[Stored data entries]
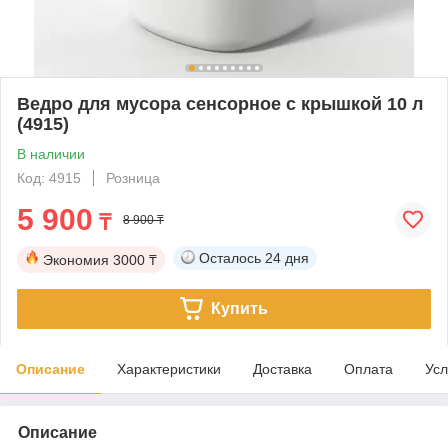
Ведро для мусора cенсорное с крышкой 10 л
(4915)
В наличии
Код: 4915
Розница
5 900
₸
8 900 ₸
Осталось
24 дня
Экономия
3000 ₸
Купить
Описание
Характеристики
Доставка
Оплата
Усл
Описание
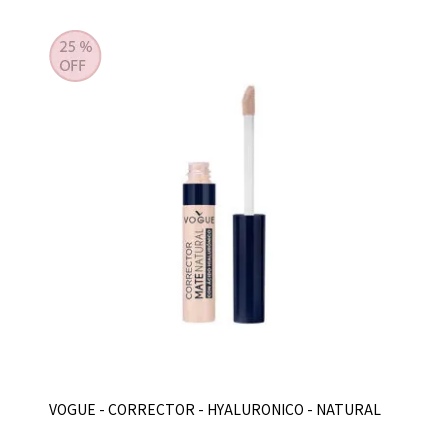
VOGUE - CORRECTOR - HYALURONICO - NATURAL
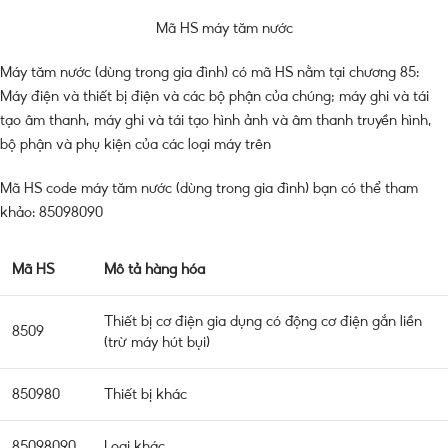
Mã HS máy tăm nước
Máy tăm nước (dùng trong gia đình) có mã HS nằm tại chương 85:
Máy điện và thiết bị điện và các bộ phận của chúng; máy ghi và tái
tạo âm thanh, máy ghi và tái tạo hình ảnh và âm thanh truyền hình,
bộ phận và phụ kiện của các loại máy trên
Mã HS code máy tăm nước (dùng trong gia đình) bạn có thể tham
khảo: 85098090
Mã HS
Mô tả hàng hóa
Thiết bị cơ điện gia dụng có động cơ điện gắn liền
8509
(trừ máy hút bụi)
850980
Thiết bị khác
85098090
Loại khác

**EXERCISE DESCRIPTION:** If a line of the entries contains "điện", it counts; say how many such lines there are and give only the number.

**FINISHED TASK:** 2